15. Plaintiffs have proven that, in March of 1998, neither Rick nor Setsu Hechtman controlled any such brokerage account nor were there sufficient funds available to Rick and Setsu Hechtman to satisfy the fees and costs which were then reasonably contemplated to be incurred in the engagement. The representations made to Plaintiff Knapp, Petersen Clarke were made to induce reasonable and justified reliance thereon and the provision of needed legal services to Rick Hechtman at a time when, without the misrepresentations, no such representations would have been provided by Plaintiff Knapp, Petersen Clarke.

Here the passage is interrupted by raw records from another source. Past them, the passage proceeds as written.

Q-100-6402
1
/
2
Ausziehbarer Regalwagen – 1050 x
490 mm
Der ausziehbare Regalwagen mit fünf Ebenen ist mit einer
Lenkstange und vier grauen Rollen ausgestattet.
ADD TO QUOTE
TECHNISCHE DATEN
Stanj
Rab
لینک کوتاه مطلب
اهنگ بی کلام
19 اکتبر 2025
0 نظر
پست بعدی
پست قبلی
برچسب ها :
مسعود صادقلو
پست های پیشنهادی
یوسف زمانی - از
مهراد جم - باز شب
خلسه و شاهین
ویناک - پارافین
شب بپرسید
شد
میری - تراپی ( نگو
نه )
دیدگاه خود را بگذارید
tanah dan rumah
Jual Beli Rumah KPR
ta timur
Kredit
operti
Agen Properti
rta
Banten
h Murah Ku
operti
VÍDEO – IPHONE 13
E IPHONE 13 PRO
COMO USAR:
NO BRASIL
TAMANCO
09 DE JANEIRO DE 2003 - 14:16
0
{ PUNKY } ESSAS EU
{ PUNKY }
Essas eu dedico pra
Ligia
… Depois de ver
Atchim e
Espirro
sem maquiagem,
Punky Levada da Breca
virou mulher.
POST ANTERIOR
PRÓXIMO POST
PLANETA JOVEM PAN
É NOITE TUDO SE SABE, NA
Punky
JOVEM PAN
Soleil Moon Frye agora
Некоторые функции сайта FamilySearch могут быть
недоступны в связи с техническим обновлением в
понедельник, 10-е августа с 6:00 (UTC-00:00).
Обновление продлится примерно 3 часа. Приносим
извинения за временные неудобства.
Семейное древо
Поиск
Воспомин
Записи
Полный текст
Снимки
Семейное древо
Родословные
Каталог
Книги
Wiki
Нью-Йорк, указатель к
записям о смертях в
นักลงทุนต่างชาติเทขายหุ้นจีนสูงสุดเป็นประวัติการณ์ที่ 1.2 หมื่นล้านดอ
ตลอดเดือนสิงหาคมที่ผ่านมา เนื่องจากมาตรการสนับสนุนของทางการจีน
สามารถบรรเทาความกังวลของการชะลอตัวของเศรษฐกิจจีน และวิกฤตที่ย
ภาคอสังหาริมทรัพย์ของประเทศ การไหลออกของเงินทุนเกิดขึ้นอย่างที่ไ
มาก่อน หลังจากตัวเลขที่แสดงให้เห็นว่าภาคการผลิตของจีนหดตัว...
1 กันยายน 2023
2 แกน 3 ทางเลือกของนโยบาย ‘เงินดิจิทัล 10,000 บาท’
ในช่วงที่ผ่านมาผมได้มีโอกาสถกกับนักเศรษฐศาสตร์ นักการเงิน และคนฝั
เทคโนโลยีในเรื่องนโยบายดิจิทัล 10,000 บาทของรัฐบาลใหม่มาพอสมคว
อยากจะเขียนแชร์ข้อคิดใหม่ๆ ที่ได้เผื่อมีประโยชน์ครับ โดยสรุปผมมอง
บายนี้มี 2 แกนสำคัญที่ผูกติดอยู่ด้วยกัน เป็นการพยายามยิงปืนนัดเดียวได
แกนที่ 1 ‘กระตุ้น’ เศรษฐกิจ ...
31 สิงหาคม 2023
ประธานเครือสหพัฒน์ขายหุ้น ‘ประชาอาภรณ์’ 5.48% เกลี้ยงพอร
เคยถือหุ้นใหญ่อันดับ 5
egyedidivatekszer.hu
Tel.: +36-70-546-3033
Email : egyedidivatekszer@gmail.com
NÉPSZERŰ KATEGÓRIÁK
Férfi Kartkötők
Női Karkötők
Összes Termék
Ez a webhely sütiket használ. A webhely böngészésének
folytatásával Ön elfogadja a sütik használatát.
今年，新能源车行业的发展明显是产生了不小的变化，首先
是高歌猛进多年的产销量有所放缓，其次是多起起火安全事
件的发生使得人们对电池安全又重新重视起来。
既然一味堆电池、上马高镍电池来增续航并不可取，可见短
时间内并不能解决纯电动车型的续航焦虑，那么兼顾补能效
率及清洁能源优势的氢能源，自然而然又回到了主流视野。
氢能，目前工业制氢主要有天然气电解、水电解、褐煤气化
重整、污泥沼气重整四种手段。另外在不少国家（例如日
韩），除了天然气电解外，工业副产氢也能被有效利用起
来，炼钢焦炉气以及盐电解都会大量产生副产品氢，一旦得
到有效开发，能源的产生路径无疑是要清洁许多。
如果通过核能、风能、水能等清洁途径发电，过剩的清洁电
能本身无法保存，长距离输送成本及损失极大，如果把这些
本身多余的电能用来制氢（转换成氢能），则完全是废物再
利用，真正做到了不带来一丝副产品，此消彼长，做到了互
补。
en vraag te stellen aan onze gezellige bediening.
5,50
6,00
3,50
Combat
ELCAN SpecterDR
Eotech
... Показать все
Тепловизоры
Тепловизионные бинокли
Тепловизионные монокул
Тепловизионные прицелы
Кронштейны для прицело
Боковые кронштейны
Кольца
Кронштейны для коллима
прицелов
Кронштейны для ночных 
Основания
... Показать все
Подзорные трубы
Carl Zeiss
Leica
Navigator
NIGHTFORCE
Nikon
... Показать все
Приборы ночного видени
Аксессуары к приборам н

16. Not having timely paid their bill, on or about March 16, 2000, after extensive negotiations between Plaintiff Knapp, Petersen Clarke and Rick and Setsu Hechtman's attorney, Dale Motely, Rick and Setsu Hechtman executed a Promissory Note setting forth their agreement to pay off their debt in the sum of $41,168.45 to Plaintiff Knapp, Petersen Clarke.

17. On October 16, 2000, Rick and Setsu Hechtman executed a Modification to Note, the essential terms of which were that the original terms of the Promissory Note would be modified and Plaintiff Knapp, Petersen Clarke would accept an immediate payment of $8,000.00 from Rick and Setsu Hechtman, to be followed by payment of $21,168.45 in installments.

18. In connection with the modification of the Note, Setsu Hechtman represented to Plaintiff Knapp, Petersen Clarke that she had an interest in real estate that was about to be sold. Setsu Hechtman represented that her Aunt had bequeathed said real property to Setsu Hechtman and that she was the sole heir and that upon the sale of the property, Plaintiff Knapp, Petersen Clarke would be paid in full. Setsu Hechtman later claimed that there were glitches in the sale of the property, but that when it was sold, payment to Plaintiff Knapp, Petersen Clarke would be made.

19. Setsu Hechtman commenced this bankruptcy case by filing a voluntary petition under chapter 7 of Title 11 of the United States Code on June 28, 2002.

20. Plaintiff James Andrew Hinds, Jr. and Plaintiff Knapp, Petersen Clarke timely filed their respective adversary proceedings under 11 U.S.C. §§ 523(a) and 727(a).

21. Contrary to the representations made to Plaintiff James Andrew Hinds, Jr. and Plaintiff Knapp, Petersen Clarke, Setsu Hechtman has never owned an interest in substantial stocks and cash in the form of a brokerage account held in her name at Charles Schwab or any other brokerage company in 1998 or thereafter.

22. Contrary to the representations made to Plaintiff James Andrew Hinds, Jr. and Plaintiff Knapp, Petersen Clarke, in 1998, Setsu Hechtman did not have the ability to pay all of the fees and costs associated with the representation of Rick Hechtman in the adversary proceedings pending in his chapter 7 case.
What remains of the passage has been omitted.